A bill banning zero-hour contracts without compensating the worker or without allowing the worker to turn down the work has been introduced to Parliament today by Workplace Relations Minister Michael Woodhouse.
But leading unionist Sam Huggard said the Government was trying to "put out a fire with petrol" and the bill might increase zero-hour contracts.
The Employment Standards Legislation Bill also bans employers from cancelling a shift without reasonable notice or compensation, putting unreasonable restrictions on secondary employment and making unreasonable deductions from employees' wages.
Zero-hour contracts involve work arrangements in which an employer requires someone to be available for work but offers no commitment to a minimum number of hours or compensation for availability.

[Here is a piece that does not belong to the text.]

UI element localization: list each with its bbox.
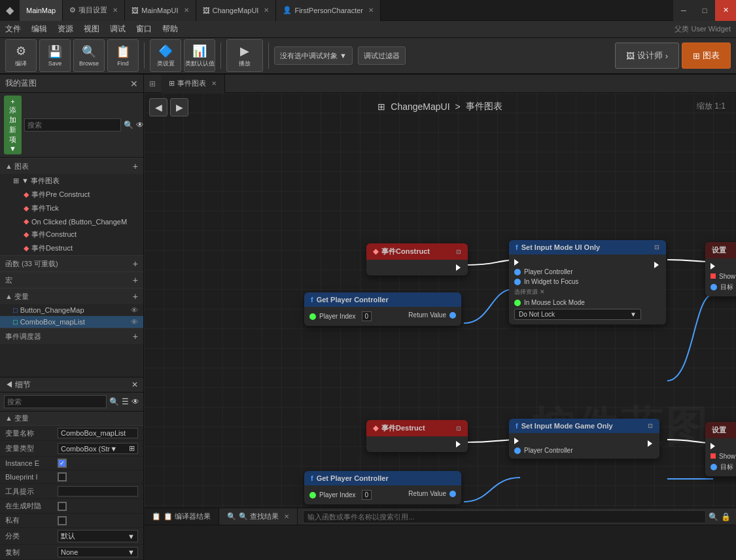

The bill increases penalties for serious breaches of employment standards; and expands powers of labour inspectors to request information from employers and share information with other regulatory agencies.
The bill also implements promises to expand the paid parental leave scheme to workers such as casual and seasonal workers and those who have recently changed jobs; extending unpaid leave to workers who have been with their employer for less than 12 months and allowing employees to work limited hours during paid leave.
The Council of Trade Unions and Unite Union have run campaigns highlighting a growing trend towards zero-hour contracts by employers.
Mr Woodhouse agreed several months ago to regulate the practice and today's bill is the resulting legislation.
Mr Woodhouse said the bill "demonstrates a pragmatic approach to promoting flexibility and fairness in the labour market without imposing unnecessary compliance costs on employers in general."
But the Council of Trade Unions secretary, Sam Huggard, said he was concerned that the bill might actually make zero-hour contract more likely for many.
"Previously an employer took a legal risk by using zero hours contracts," he said.
"Now they will legally be able to demand that worker is available for work without guaranteeing any fixed hours of work, per day, per week, or at all."
"Someone could be required to be available to work 24 hours day, seven days a week and only be reimbursed $1."
He said he was also concerned at the ability of employers to tell workers they could not work for anyone else, without compensation.
"the bill makes some other changes that are helpful but in relation to zero-hours and restrictions on secondary employment, the minister is trying to put out a fire with petrol."
Some workers could be put in the situation where they had no guaranteed hours of work and no ability to seek other employment.